Die Agentur für Arbeit hat in den vergangenen Monaten einige Zusatzprojekt gestartet, so zum Beispiel das Projekt ‚Potenziale erkennen – Willkommen in Niedersachsen‘, das im Kooperation mit der niedersächsischen Wirtschaftsförderung entstanden ist. Im Rahmen dieses Projektes konnten im Erstaufnahmelager im Friedland durch zwei Mitarbeiter der Agentur für Arbeit im letzten halben Jahr bereits 300 Berufsberatungen von Flüchtlingen durchgeführt werden.
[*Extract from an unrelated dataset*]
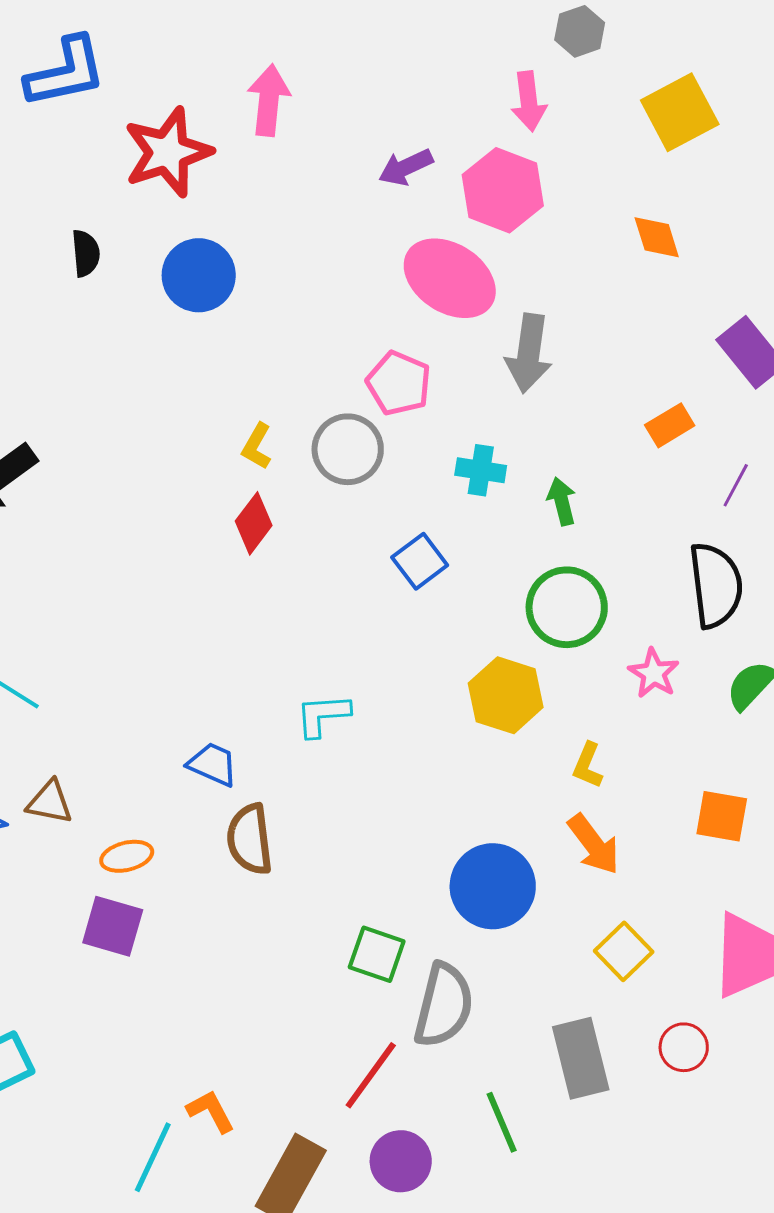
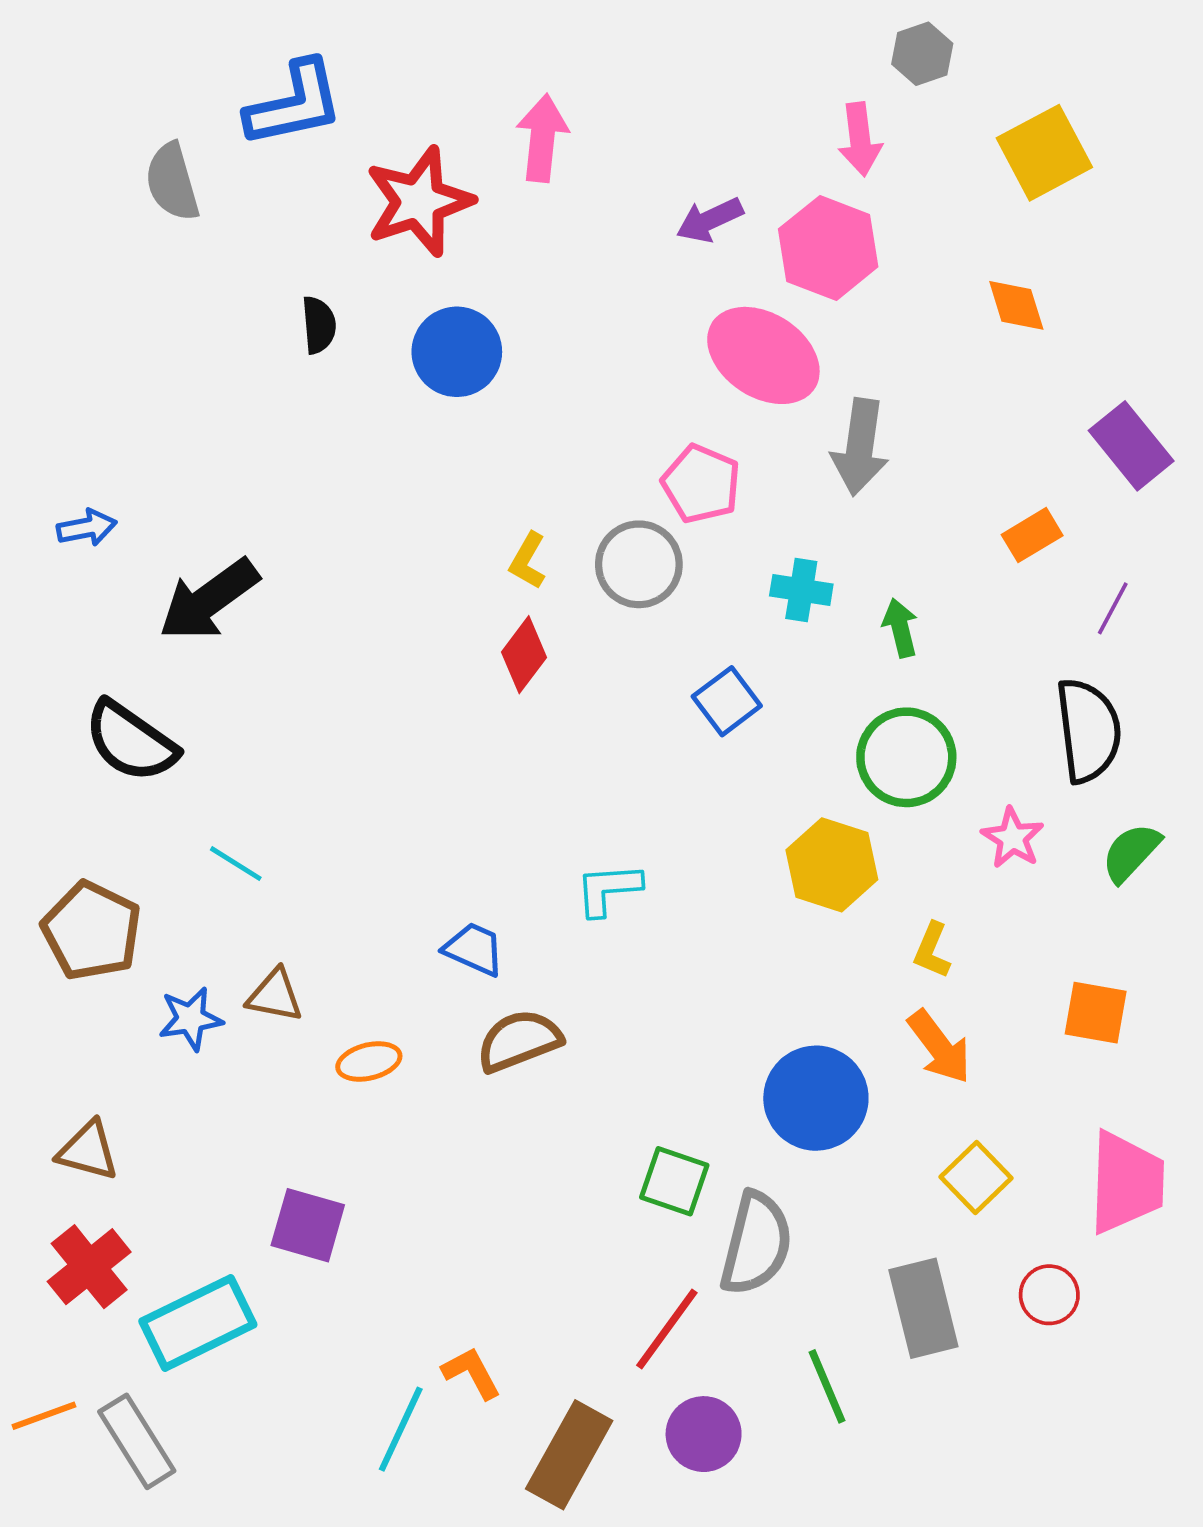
brown semicircle: (250, 839) -> (519, 1041), turned 76
purple square: (113, 926) -> (308, 1225), moved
Auch mit dem Projekt ‚Mittendrin‘ konnte die Agentur für Arbeit in Kooperation mit der Stadt und dem Landkreis Göttingen, dem Landkreis Osterode und der Beschäftigungsförderung Göttingen als beauftragtem Träger einige Erfolge verzeichnen. Das Projekt hat sich die intensivere Betreuung und Vermittlung von Schwerbehinderter zum Ziel gesetzt und im vergangenen Jahr schon zu 21 erfolgreichen Vermittlungen geführt.

Mit den Flüchtlingen in ein gutes neues Jahr

Klaus-Dieter Gläser blickt zuversichtlich auf das kommende Jahr. Dabei beruft er sich auf die Voraussage des Instituts für Arbeitsmarkt- und Berufsforschung. Diese prognostiziert für das Jahr 2016 eine robuste Wirtschaftslage und eine stabilen, aufnahmefähigen Arbeitsmarkt. Bei anhaltend hoher Nachfrage werde die Anzahl der sozialversicherungspflichtigen Beschäftigungsverhältnisse in der Region weiter steigen.
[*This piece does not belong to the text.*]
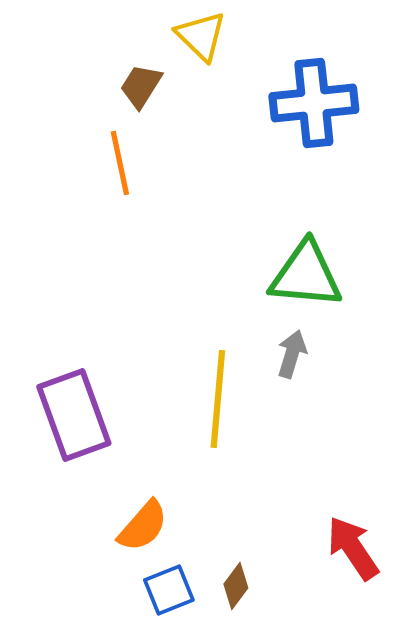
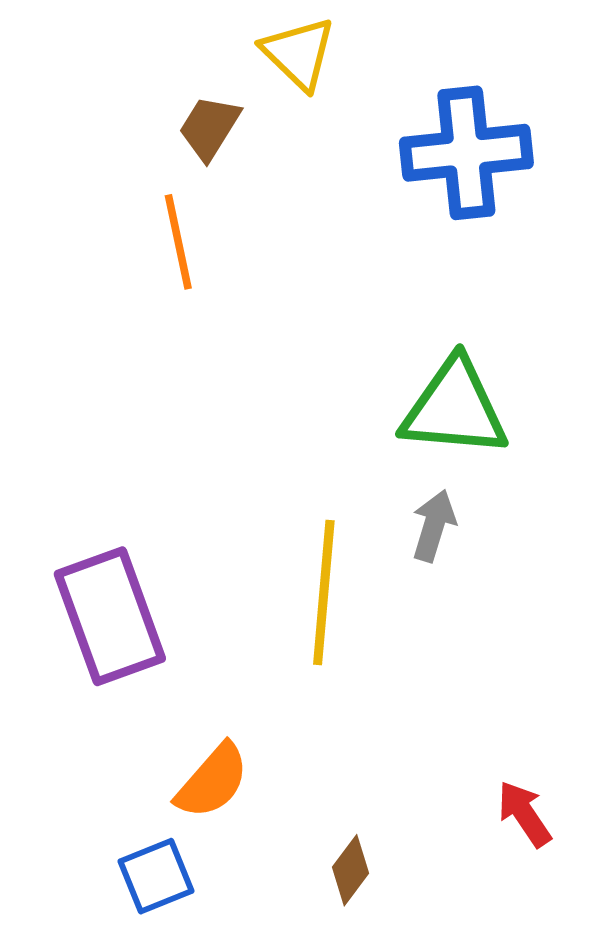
red arrow: (353, 548) -> (524, 814), size x0.7
blue square: (169, 590) -> (156, 876), moved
Von einem drastischen Anstieg der Arbeitslosenzahlen ist nicht auszugehen – auch nicht auf Grund der Flüchtlinge, die voraussichtlich im Laufe dieses Jahres nach und nach auf den Arbeitsmarkt strömen werden. Experten gehen davon aus, dass sich die Zahl geringfügig nach oben korrigieren wird; es werde maximal 100.000 zusätzliche Arbeitslose in Deutschland geben, so die Agentur für Arbeit..

In der Flüchtlingskrise stecke indes aber auch eine Chance für den Stellenüberhang auf dem Ausbildungsmarkt. Die Flüchtlinge brächten oftmals schon Vorkenntnisse und Qualifikationen mit, es müsse lediglich die Sprachbarriere überwunden werden. So hofft die Agentur für Arbeit, dass die ersten Ausbildungsstellen bereits in zwei Jahren mit Flüchtlingen besetzt werden können.